Appendix D: Glossary
| Term | Definition |
|---|---|
| aot_eager | PyTorch's fallback compilation backend. Traces the computational graph ahead-of-time but generates no optimized GPU kernels. Used automatically on Windows where Triton is unavailable. Adds dispatch overhead without optimization benefit. |
| Cohen's d | Standardized effect size measuring the difference between two means in units of pooled standard deviation. Negligible: |d| < 0.2, Small: 0.2-0.5, Medium: 0.5-0.8, Large: > 0.8. |
| Compile paradox | TR120's observation that torch.compile appeared to make inference slower or produce bimodal distributions with heavy tails. TR126 resolved this as an artifact of the Windows aot_eager fallback. |
| CUDA graphs | NVIDIA optimization that captures a sequence of GPU operations (kernel launches, memory copies) into a replayable graph, eliminating CPU-side dispatch overhead entirely. Requires all tensor shapes to be static across replays. |
| e2e_kv | End-to-end KV-cached mode: measures prefill + autoregressive decode timed together. The closest approximation to full serving latency while excluding tokenization and framework overhead. |
| GQA | Grouped Query Attention -- KV heads are shared across query head groups, reducing KV cache size relative to MHA. Used by Qwen2.5 (2 KV heads) and Llama 3.2. |
| Inductor | PyTorch's default compilation backend (torch.compile(backend="inductor")). Generates optimized GPU kernels via Triton.

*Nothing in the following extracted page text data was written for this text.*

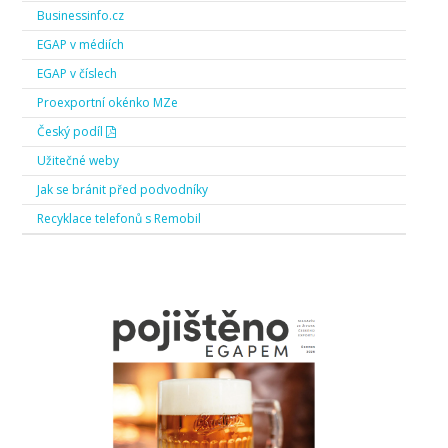
Businessinfo.cz
EGAP v médiích
EGAP v číslech
Proexportní okénko MZe
Český podíl
Užitečné weby
Jak se bránit před podvodníky
Recyklace telefonů s Remobil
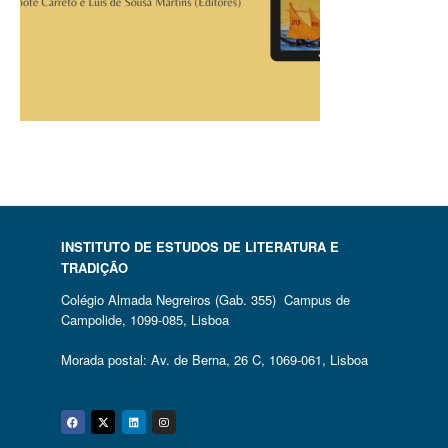
INSTITUTO DE ESTUDOS DE LITERATURA E
TRADIÇÃO
Colégio Almada Negreiros (Gab. 355) Campus de
Campolide, 1099-085, Lisboa
Morada postal: Av. de Berna, 26 C, 1069-061, Lisboa
Facebook
Twitter
Linkedin
Instagram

Supports CUDA graph mode (reduce-overhead) and dynamic shapes. |
| kv_decode | KV-cached decode mode: measures only the autoregressive token generation loop, excluding the initial prefill. Each token is generated using the full KV cache from all prior tokens. |
| MHA | Multi-Head Attention -- each query head has its own dedicated KV head pair. Used by GPT-2. Results in larger KV caches than GQA for the same model size. |
| prefill | The initial forward pass that processes the full input prompt and populates the KV cache. This is the "time to first token" kernel work, excluding tokenization overhead. |
| reduce-overhead | torch.compile compilation mode that uses CUDA graphs to minimize CPU-side kernel launch overhead. Produces the fastest inference but requires static tensor shapes -- incompatible with autoregressive decode where KV cache grows each step. |
| Triton | OpenAI's open-source GPU programming language used by PyTorch Inductor to generate optimized CUDA kernels at compile time. Supports the full range of GPU operations but is only available on Linux. |
| WSL2 | Windows Subsystem for Linux 2 -- a lightweight Linux VM running a real Linux kernel on Windows, with GPU passthrough support via NVIDIA CUDA-on-WSL. Used by Docker Desktop to provide Linux containers with GPU access. |
References
- TR117: Baseline Benchmark -- Tier-3 backend matrix and prompt sets used in Phases 2-3.
- TR120: The Compile Paradox (Root-Cause Audit) -- Discovered aot_eager fallback on Windows, established compile evidence standards.
- TR123: KV-Cache Production Economics -- Model loading patterns and HF backend methodology.
- TR125: Quantization Decision Matrix -- Ollama model selection and quality validation data.
- PyTorch Inductor documentation -- torch.compile backend architecture and CUDA graph modes.
- Triton Language Reference (OpenAI) -- GPU kernel generation methodology.
- NVIDIA CUDA Graphs documentation -- Static shape requirements and replay semantics.
- pytorch/pytorch#175557 -- Upstream bug report:
torch.compilecrashes during autoregressive decode with growing KV cache incudagraph_trees.py. - pytorch/pytorch#175562 -- Upstream fix:
tensor_weakrefs/stack_tracesassertion mismatch indealloc_current_path_weakrefs. - huggingface/transformers#27837 -- "torch CUDA graphs with HF generate" -- open since Jan 2024, DynamicCache identified as blocker.
- huggingface/transformers#37908 -- DynamicCache recompilation issue -- maintainer confirmed StaticCache is the intended solution.
- Xueshen Liu, "Compact Inference with CUDA graph and StaticCache" -- working example of manual CUDA graph capture with StaticCache.
Generated from TR126 experiment data. All statistics computed from raw timing data with torch.cuda.synchronize() barriers. Effect sizes (Cohen's d) use pooled standard deviation. P-values from Welch's two-sample t-test. Confidence intervals at 95% level.